WHAT IS REQUIRED:
From the line holding "Bavaria 44 Cruiser" through the line holding "La risposta dipende dalla tipol" below, write out every line exactly; include both of those lines and drop the pictures.

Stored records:
====
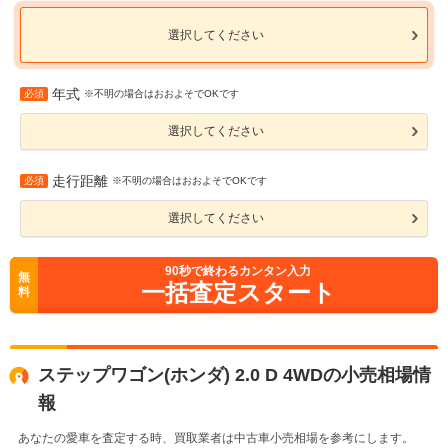
選択してください
年式
必須
※不明の場合はおおよそでOKです
選択してください
走行距離
必須
※不明の場合はおおよそでOKです
選択してください
90
秒で終わるカンタン入力
無
一括査定スタート
料
ステップワゴン(ホンダ) 2.0 D 4WDの小売相場情
報
あなたの愛車を査定する時、買取業者は中古車小売相場を参考にします。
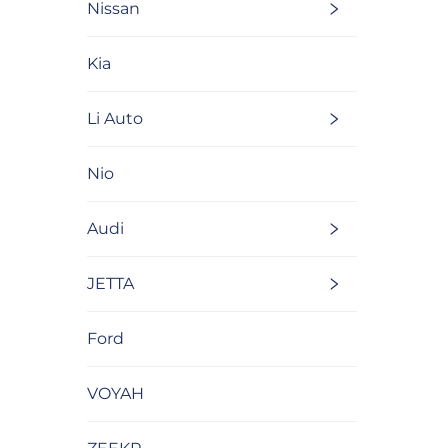
Nissan
Kia
Li Auto
Nio
Audi
JETTA
Ford
VOYAH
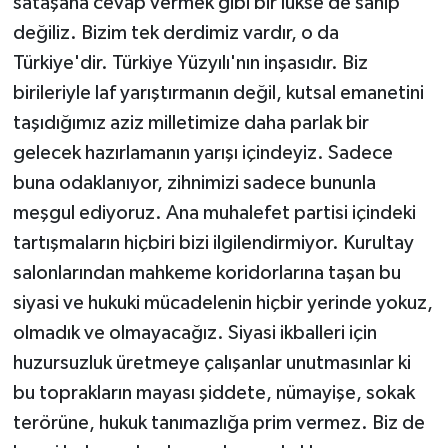
sataşana cevap vermek gibi bir lükse de sahip
değiliz. Bizim tek derdimiz vardır, o da
Türkiye'dir. Türkiye Yüzyılı'nın inşasıdır. Biz
birileriyle laf yarıştırmanın değil, kutsal emanetini
taşıdığımız aziz milletimize daha parlak bir
gelecek hazırlamanın yarışı içindeyiz. Sadece
buna odaklanıyor, zihnimizi sadece bununla
meşgul ediyoruz. Ana muhalefet partisi içindeki
tartışmaların hiçbiri bizi ilgilendirmiyor. Kurultay
salonlarından mahkeme koridorlarına taşan bu
siyasi ve hukuki mücadelenin hiçbir yerinde yokuz,
olmadık ve olmayacağız. Siyasi ikballeri için
huzursuzluk üretmeye çalışanlar unutmasınlar ki
bu toprakların mayası şiddete, nümayişe, sokak
terörüne, hukuk tanımazlığa prim vermez. Biz de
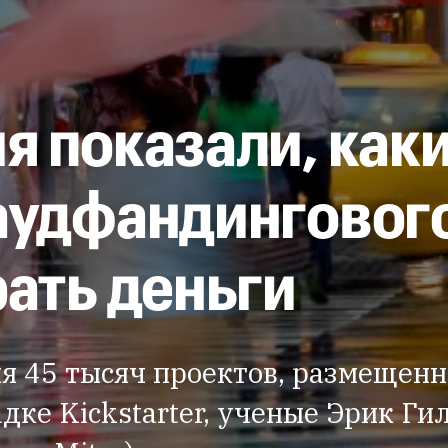
 показали, каки
аудфандингового
ать деньги
ия 45 тысяч проектов, размещен
е Kickstarter, ученые Эрик Гилбе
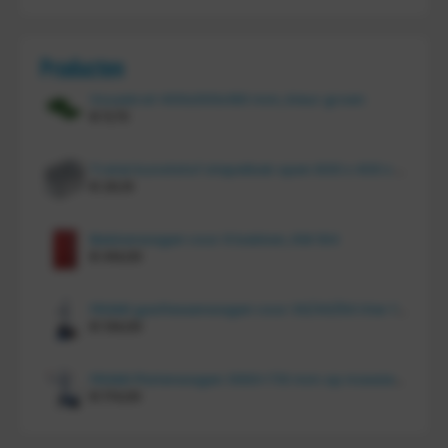
Producten
Vouwkrat 400x300x180 mm, kleur groen
€
11,70
Tretal kunststof stapelbak open 600 x 400 x 220 mm
€
20,10
Bakkenwagen voor 8 bakken, KM 164
€
414,00
FRAMI gasflessenwagen voor 30/40/50 liter fles op PU wielen (anti lek wielen), 210.008-AL
€
134,00
FRAMI Platenwagen 1060×710 mm op massief rubber wielen, 206.007
€
174,00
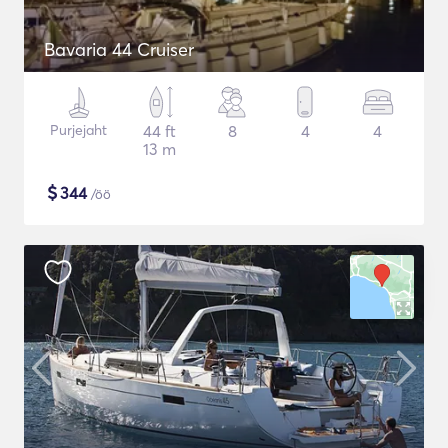
Bavaria 44 Cruiser
Purjejaht
44 ft
8
4
4
13 m
$
344
/öö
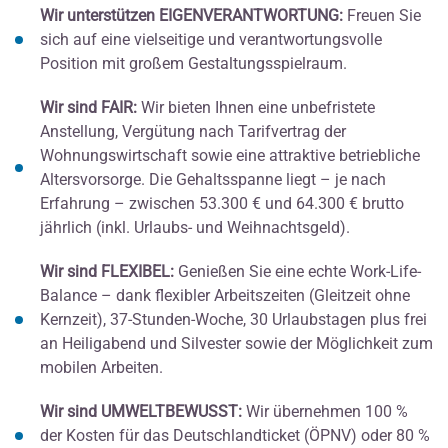
Wir unterstützen EIGENVERANTWORTUNG:
Freuen Sie
sich auf eine vielseitige und verantwortungsvolle
Position mit großem Gestaltungsspielraum.
Wir sind FAIR:
Wir bieten Ihnen eine unbefristete
Anstellung, Vergütung nach Tarifvertrag der
Wohnungswirtschaft sowie eine attraktive betriebliche
Altersvorsorge. Die Gehaltsspanne liegt – je nach
Erfahrung – zwischen 53.300 € und 64.300 € brutto
jährlich (inkl. Urlaubs- und Weihnachtsgeld).
Wir sind FLEXIBEL:
Genießen Sie eine echte Work-Life-
Balance – dank flexibler Arbeitszeiten (Gleitzeit ohne
Kernzeit), 37-Stunden-Woche, 30 Urlaubstagen plus frei
an Heiligabend und Silvester sowie der Möglichkeit zum
mobilen Arbeiten.
Wir sind UMWELTBEWUSST:
Wir übernehmen 100 %
der Kosten für das Deutschlandticket (ÖPNV) oder 80 %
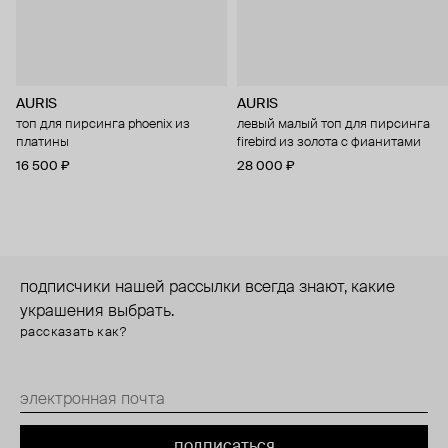
AURIS
AURIS
топ для пирсинга phoenix из
левый малый топ для пирсинга
платины
firebird из золота с фианитами
16 500 ₽
28 000 ₽
подписчики нашей рассылки всегда знают, какие
украшения выбрать.
рассказать как?
подписаться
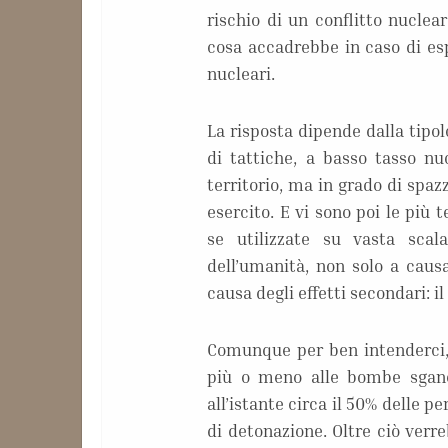
rischio di un conflitto nucle
cosa accadrebbe in caso di e
nucleari.
La risposta dipende dalla tipol
di tattiche, a basso tasso nu
territorio, ma in grado di spaz
esercito. E vi sono poi le più
se utilizzate su vasta scal
dell’umanità, non solo a causa
causa degli effetti secondari: i
Comunque per ben intenderci, 
più o meno alle bombe sganc
all’istante circa il 50% delle p
di detonazione. Oltre ciò verre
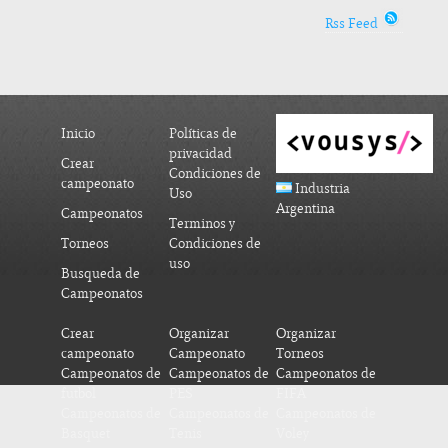
Rss Feed
Inicio
Políticas de
privacidad
Crear
Condiciones de
campeonato
Industria
Uso
Argentina
Campeonatos
Terminos y
Torneos
Condiciones de
uso
Busqueda de
Campeonatos
Crear
Organizar
Organizar
campeonato
Campeonato
Torneos
Campeonatos de
Campeonatos de
Campeonatos de
futbol
PES
FIFA
Campeonatos de
Campeonatos de
Campeonatos de
Basquet
Tenis
Voley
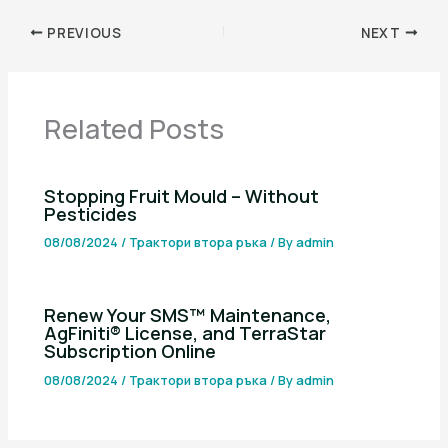
PREVIOUS
NEXT
Related Posts
Stopping Fruit Mould – Without
Pesticides
08/08/2024
/
Трактори втора ръка
/ By
admin
Renew Your SMS™ Maintenance,
AgFiniti® License, and TerraStar
Subscription Online
08/08/2024
/
Трактори втора ръка
/ By
admin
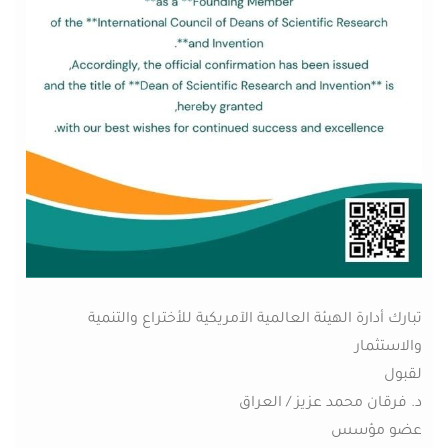
تبارك أدارة الهيئة العالمية الآمريكية للأختراع والتنمية
والاستثمار
لقبول
د. فرقان محمد عزيز / العراق
عضو مؤسس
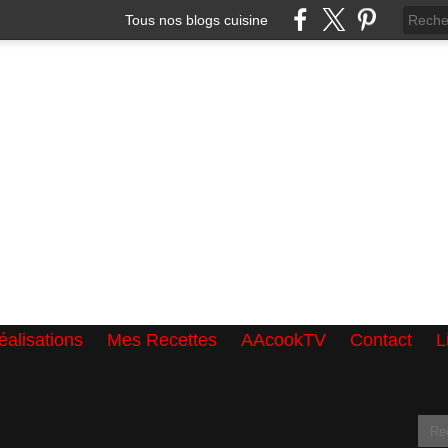
Tous nos blogs cuisine
alisations
Mes Recettes
AAcookTV
Contact
L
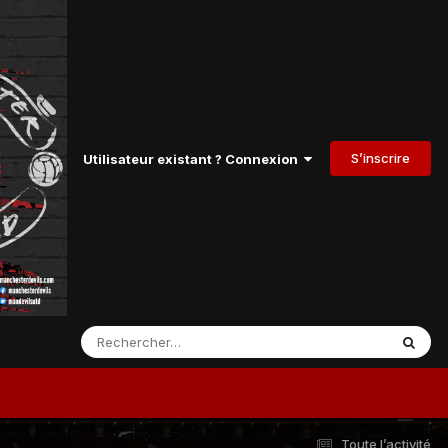
S’inscrire
Utilisateur existant ? Connexion
Toute l’activité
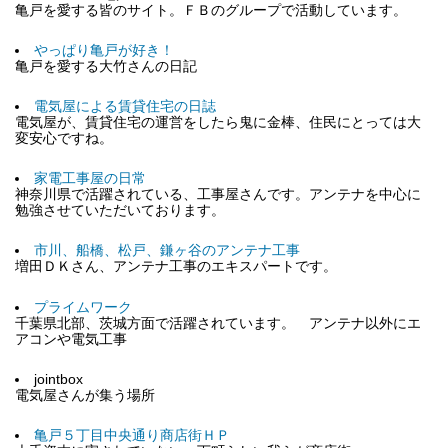
亀戸を愛する皆のサイト。ＦＢのグループで活動しています。
やっぱり亀戸が好き！
亀戸を愛する大竹さんの日記
電気屋による賃貸住宅の日誌
電気屋が、賃貸住宅の運営をしたら鬼に金棒、住民にとっては大
変安心ですね。
家電工事屋の日常
神奈川県で活躍されている、工事屋さんです。アンテナを中心に
勉強させていただいております。
市川、船橋、松戸、鎌ヶ谷のアンテナ工事
増田ＤＫさん、アンテナ工事のエキスパートです。
プライムワーク
千葉県北部、茨城方面で活躍されています。 アンテナ以外にエ
アコンや電気工事
jointbox
電気屋さんが集う場所
亀戸５丁目中央通り商店街ＨＰ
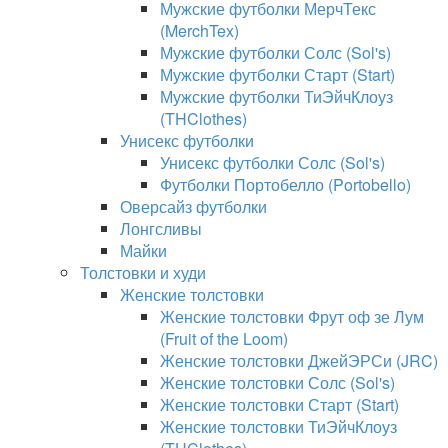
Мужские футболки МерчТекс
(MerchTex)
Мужские футболки Солс (Sol's)
Мужские футболки Старт (Start)
Мужские футболки ТиЭйчКлоуз
(THClothes)
Унисекс футболки
Унисекс футболки Солс (Sol's)
Футболки Портобелло (Portobello)
Оверсайз футболки
Лонгсливы
Майки
Толстовки и худи
Женские толстовки
Женские толстовки Фрут оф зе Лум
(Fruit of the Loom)
Женские толстовки ДжейЭРСи (JRC)
Женские толстовки Солс (Sol's)
Женские толстовки Старт (Start)
Женские толстовки ТиЭйчКлоуз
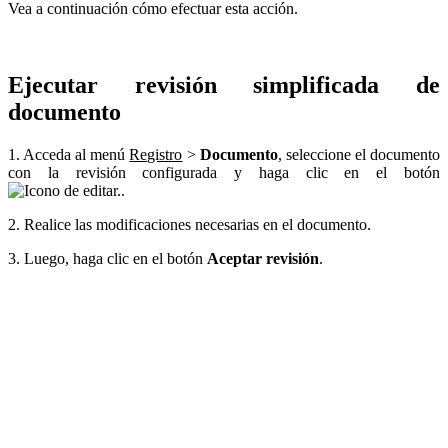
Vea a continuación cómo efectuar esta acción.
Ejecutar revisión simplificada de
documento
1. Acceda al menú
Registro
>
Documento
, seleccione el documento
con la revisión configurada y haga clic en el botón
.
2. Realice las modificaciones necesarias en el documento.
3. Luego, haga clic en el botón
Aceptar revisión
.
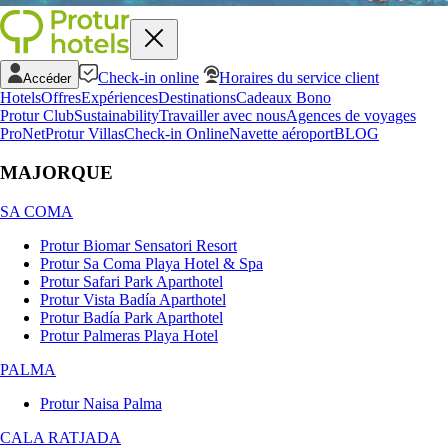
Check-in online
Horaires du service client
Accéder
Hotels
Offres
Expériences
Destinations
Cadeaux Bono
Protur Club
Sustainability
Travailler avec nous
Agences de voyages
ProNet
Protur Villas
Check-in Online
Navette aéroport
BLOG
MAJORQUE
SA COMA
Protur Biomar Sensatori Resort
Protur Sa Coma Playa Hotel & Spa
Protur Safari Park Aparthotel
Protur Vista Badía Aparthotel
Protur Badía Park Aparthotel
Protur Palmeras Playa Hotel
PALMA
Protur Naisa Palma
CALA RATJADA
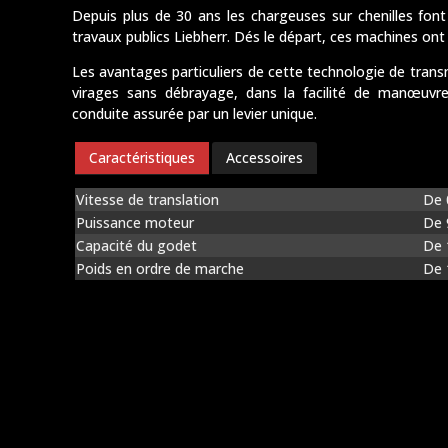
Depuis plus de 30 ans les chargeuses sur chenilles fo
travaux publics Liebherr. Dés le départ, ces machines on
Les avantages particuliers de cette technologie de transm
virages sans débrayage, dans la facilité de manœuvre
conduite assurée par un levier unique.
Caractéristiques
Accessoires
Vitesse de translation
De 
Puissance moteur
De 
Capacité du godet
De 
Poids en ordre de marche
De 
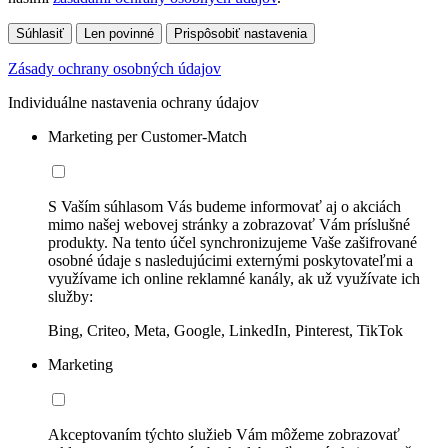
Súhlasiť
Len povinné
Prispôsobiť nastavenia
Zásady ochrany osobných údajov
Individuálne nastavenia ochrany údajov
Marketing per Customer-Match
S Vaším súhlasom Vás budeme informovať aj o akciách
mimo našej webovej stránky a zobrazovať Vám príslušné
produkty. Na tento účel synchronizujeme Vaše zašifrované
osobné údaje s nasledujúcimi externými poskytovateľmi a
využívame ich online reklamné kanály, ak už využívate ich
služby:
Bing, Criteo, Meta, Google, LinkedIn, Pinterest, TikTok
Marketing
Akceptovaním týchto služieb Vám môžeme zobrazovať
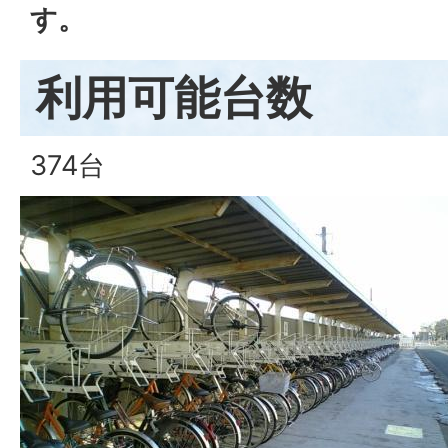
す。
利用可能台数
374台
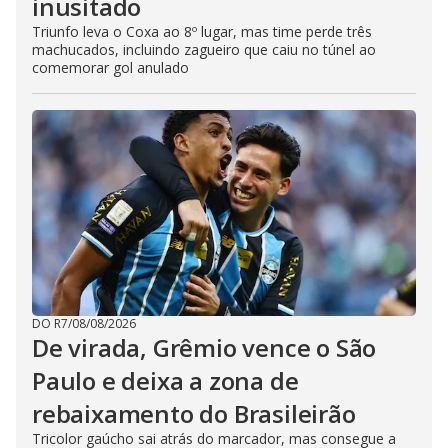
inusitado
Triunfo leva o Coxa ao 8º lugar, mas time perde três
machucados, incluindo zagueiro que caiu no túnel ao
comemorar gol anulado
DO R7
/
08/08/2026
De virada, Grêmio vence o São
Paulo e deixa a zona de
rebaixamento do Brasileirão
Tricolor gaúcho sai atrás do marcador, mas consegue a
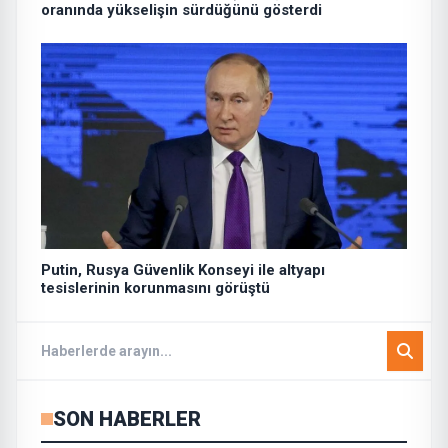
oranında yükselişin sürdüğünü gösterdi
Putin, Rusya Güvenlik Konseyi ile altyapı
tesislerinin korunmasını görüştü
SON HABERLER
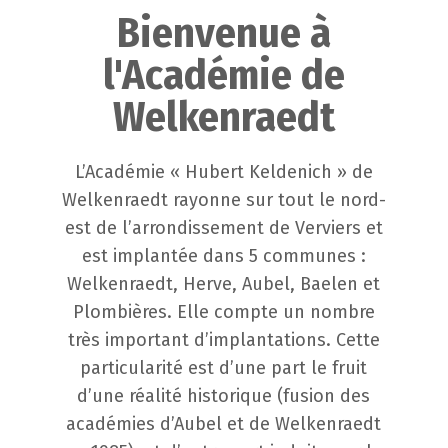
Bienvenue à
l'Académie de
Welkenraedt
L’Académie « Hubert Keldenich » de
Welkenraedt rayonne sur tout le nord-
est de l’arrondissement de Verviers et
est implantée dans 5 communes :
Welkenraedt, Herve, Aubel, Baelen et
Plombières. Elle compte un nombre
très important d’implantations. Cette
particularité est d’une part le fruit
d’une réalité historique (fusion des
académies d’Aubel et de Welkenraedt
====
REPLY:
Bavaria 44 Cruiser
Purjejaht
44 ft
8
4
4
13 m
$
344
/öö
Wir unterstützen EIGENVERANTWORTUNG:
Freuen Sie
sich auf eine vielseitige und verantwortungsvolle
Position mit großem Gestaltungsspielraum.
Wir sind FAIR:
Wir bieten Ihnen eine unbefristete
Anstellung, Vergütung nach Tarifvertrag der
Wohnungswirtschaft sowie eine attraktive betriebliche
Altersvorsorge. Die Gehaltsspanne liegt – je nach
Erfahrung – zwischen 53.300 € und 64.300 € brutto
jährlich (inkl. Urlaubs- und Weihnachtsgeld).
Wir sind FLEXIBEL:
Genießen Sie eine echte Work-Life-
Balance – dank flexibler Arbeitszeiten (Gleitzeit ohne
Kernzeit), 37-Stunden-Woche, 30 Urlaubstagen plus frei
an Heiligabend und Silvester sowie der Möglichkeit zum
mobilen Arbeiten.
Wir sind UMWELTBEWUSST:
Wir übernehmen 100 %
der Kosten für das Deutschlandticket (ÖPNV) oder 80 %
AURIS
AURIS
топ для пирсинга phoenix из
левый малый топ для пирсинга
платины
firebird из золота с фианитами
16 500 ₽
28 000 ₽
подписчики нашей рассылки всегда знают, какие
украшения выбрать.
рассказать как?
подписаться
rischio di un conflitto nucle
cosa accadrebbe in caso di e
nucleari.
La risposta dipende dalla tipol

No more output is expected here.